**PROBLEM DESCRIPTION**: Reproduce all of the records word for word, omitting the pictures.

Page images and extracted text:
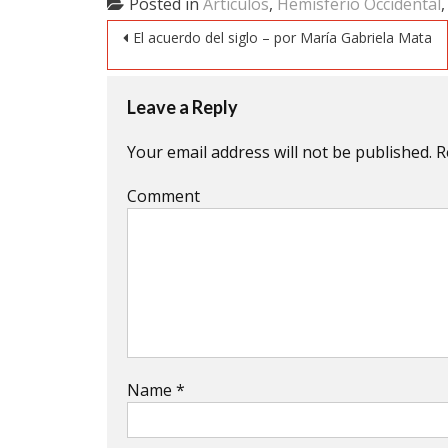
Posted in
Artículos
,
Hemisferio Occidental
in
in
in
new
new
new
Post navigation
window)
window)
window)
El acuerdo del siglo – por María Gabriela Mata
Leave a Reply
Your email address will not be published.
R
Comment
Name
*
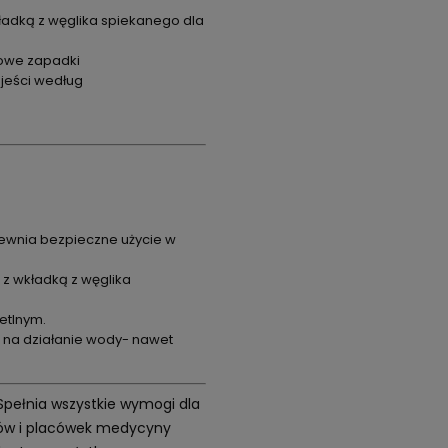
ładką z węglika spiekanego dla
iowe zapadki
jeści według
ewnia bezpieczne użycie w
 z wkładką z węglika
etlnym.
 na działanie wody- nawet
 Spełnia wszystkie wymogi dla
etów i placówek medycyny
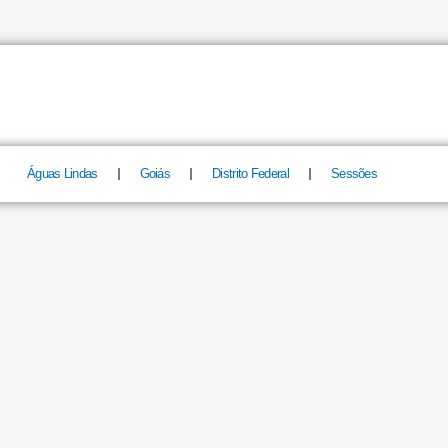
Águas Lindas
Goiás
Distrito Federal
Sessões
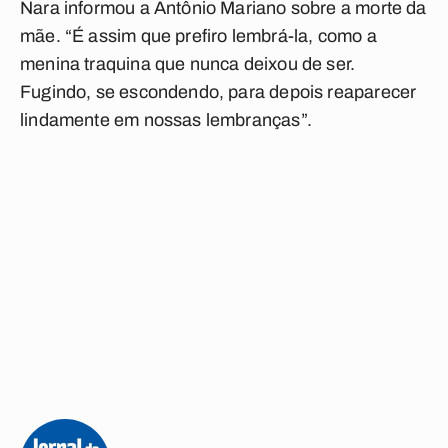
Nara informou a Antônio Mariano sobre a morte da
mãe. “É assim que prefiro lembrá-la, como a
menina traquina que nunca deixou de ser.
Fugindo, se escondendo, para depois reaparecer
lindamente em nossas lembranças”.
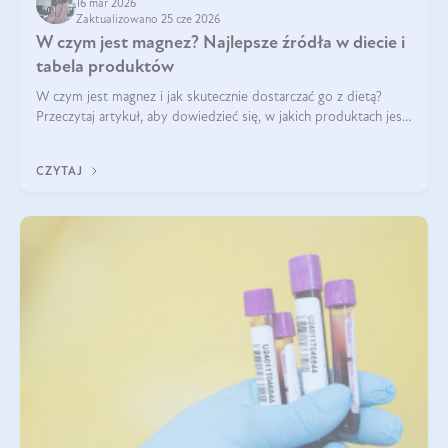
16 mar 2026
Zaktualizowano 25 cze 2026
W czym jest magnez? Najlepsze źródła w diecie i
tabela produktów
W czym jest magnez i jak skutecznie dostarczać go z dietą?
Przeczytaj artykuł, aby dowiedzieć się, w jakich produktach jest
najwięcej tego pierwiastka.
CZYTAJ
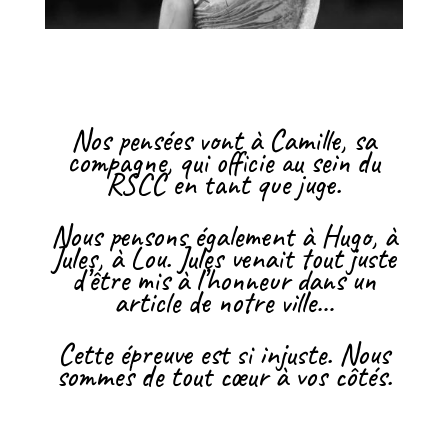
Nos pensées vont à Camille, sa
compagne, qui officie au sein du
RSCC en tant que juge.
Nous pensons également à Hugo, à
Jules, à Lou. Jules venait tout juste
d’être mis à l’honneur dans un
article de notre ville…
Cette épreuve est si injuste. Nous
sommes de tout cœur à vos côtés.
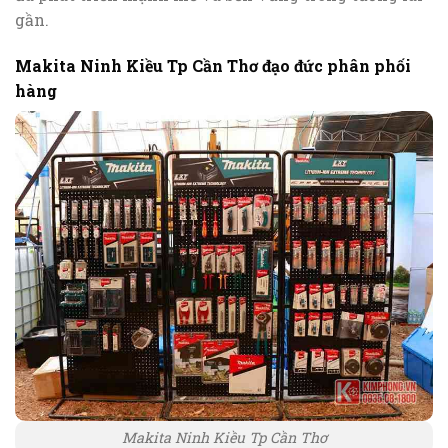
gần.
Makita Ninh Kiều Tp Cần Thơ đạo đức phân phối
hàng
Makita Ninh Kiều Tp Cần Thơ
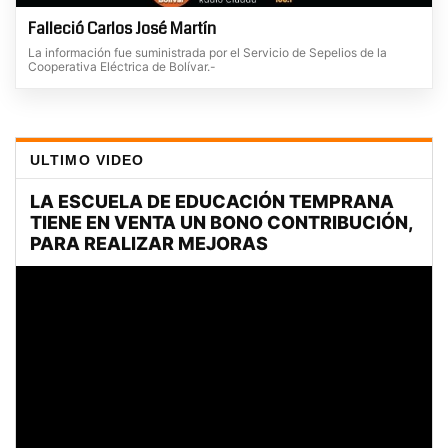
Falleció Carlos José Martín
La información fue suministrada por el Servicio de Sepelios de la
Cooperativa Eléctrica de Bolívar.-
ULTIMO VIDEO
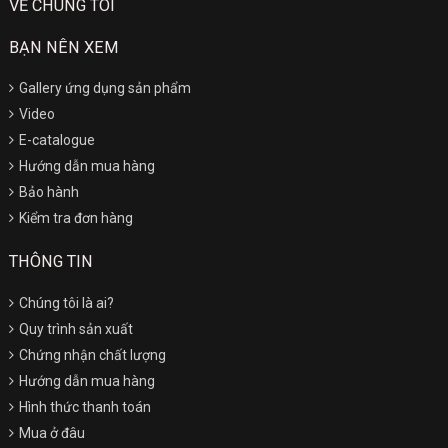
VỀ CHÚNG TÔI
BẠN NÊN XEM
Gallery ứng dụng sản phẩm
Video
E-catalogue
Hướng dẫn mua hàng
Bảo hành
Kiểm tra đơn hàng
THÔNG TIN
Chúng tôi là ai?
Quy trình sản xuất
Chứng nhận chất lượng
Hướng dẫn mua hàng
Hình thức thanh toán
Mua ở đâu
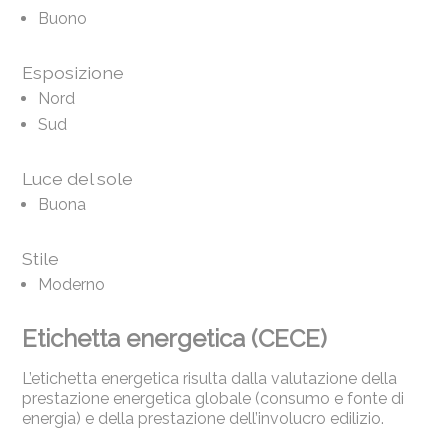
Buono
Esposizione
Nord
Sud
Luce del sole
Buona
Stile
Moderno
Etichetta energetica (CECE)
L’etichetta energetica risulta dalla valutazione della
prestazione energetica globale (consumo e fonte di
energia) e della prestazione dell’involucro edilizio.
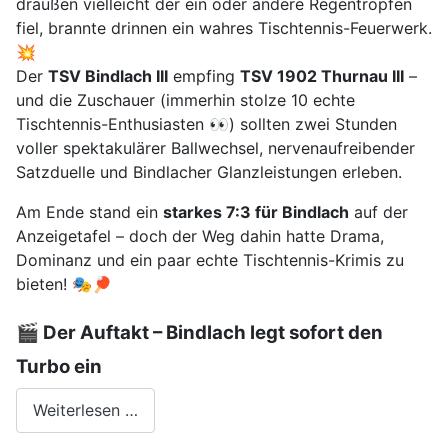
draußen vielleicht der ein oder andere Regentropfen
fiel, brannte drinnen ein wahres Tischtennis-Feuerwerk.
💥
Der
TSV Bindlach III
empfing
TSV 1902 Thurnau III
–
und die Zuschauer (immerhin stolze 10 echte
Tischtennis-Enthusiasten 👀) sollten zwei Stunden
voller spektakulärer Ballwechsel, nervenaufreibender
Satzduelle und Bindlacher Glanzleistungen erleben.
Am Ende stand ein
starkes 7:3 für Bindlach
auf der
Anzeigetafel – doch der Weg dahin hatte Drama,
Dominanz und ein paar echte Tischtennis-Krimis zu
bieten! 🎭🏓
🎬 Der Auftakt – Bindlach legt sofort den
Turbo ein
Weiterlesen …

**COMPLETED EXERCISE**:
Posted in
Artículos
,
Hemisferio Occidental
in
in
in
new
new
new
Post navigation
window)
window)
window)
El acuerdo del siglo – por María Gabriela Mata
Leave a Reply
Your email address will not be published.
R
Comment
Name
*
ładką z węglika spiekanego dla
iowe zapadki
jeści według
ewnia bezpieczne użycie w
 z wkładką z węglika
etlnym.
 na działanie wody- nawet
 Spełnia wszystkie wymogi dla
etów i placówek medycyny
Águas Lindas
Goiás
Distrito Federal
Sessões
Nara informou a Antônio Mariano sobre a morte da
mãe. “É assim que prefiro lembrá-la, como a
menina traquina que nunca deixou de ser.
Fugindo, se escondendo, para depois reaparecer
lindamente em nossas lembranças”.
16 mar 2026
Zaktualizowano 25 cze 2026
W czym jest magnez? Najlepsze źródła w diecie i
tabela produktów
W czym jest magnez i jak skutecznie dostarczać go z dietą?
Przeczytaj artykuł, aby dowiedzieć się, w jakich produktach jest
najwięcej tego pierwiastka.
CZYTAJ
Nos pensées vont à Camille, sa
compagne, qui officie au sein du
RSCC en tant que juge.
Nous pensons également à Hugo, à
Jules, à Lou. Jules venait tout juste
d’être mis à l’honneur dans un
article de notre ville…
Cette épreuve est si injuste. Nous
sommes de tout cœur à vos côtés.
gần.
Makita Ninh Kiều Tp Cần Thơ đạo đức phân phối
hàng
Makita Ninh Kiều Tp Cần Thơ
Falleció Carlos José Martín
La información fue suministrada por el Servicio de Sepelios de la
Cooperativa Eléctrica de Bolívar.-
ULTIMO VIDEO
VỀ CHÚNG TÔI
BẠN NÊN XEM
Gallery ứng dụng sản phẩm
Video
E-catalogue
Hướng dẫn mua hàng
Bảo hành
Kiểm tra đơn hàng
THÔNG TIN
Chúng tôi là ai?
Quy trình sản xuất
Chứng nhận chất lượng
Hướng dẫn mua hàng
Hình thức thanh toán
Mua ở đâu
Buono
Esposizione
Nord
Sud
Luce del sole
Buona
Stile
Moderno
Etichetta energetica (CECE)
L’etichetta energetica risulta dalla valutazione della
prestazione energetica globale (consumo e fonte di
energia) e della prestazione dell’involucro edilizio.
draußen vielleicht der ein oder andere Regentropfen
fiel, brannte drinnen ein wahres Tischtennis-Feuerwerk.
💥
Der
TSV Bindlach III
empfing
TSV 1902 Thurnau III
–
und die Zuschauer (immerhin stolze 10 echte
Tischtennis-Enthusiasten 👀) sollten zwei Stunden
voller spektakulärer Ballwechsel, nervenaufreibender
Satzduelle und Bindlacher Glanzleistungen erleben.
Am Ende stand ein
starkes 7:3 für Bindlach
auf der
Anzeigetafel – doch der Weg dahin hatte Drama,
Dominanz und ein paar echte Tischtennis-Krimis zu
bieten! 🎭🏓
🎬 Der Auftakt – Bindlach legt sofort den
Turbo ein
Weiterlesen …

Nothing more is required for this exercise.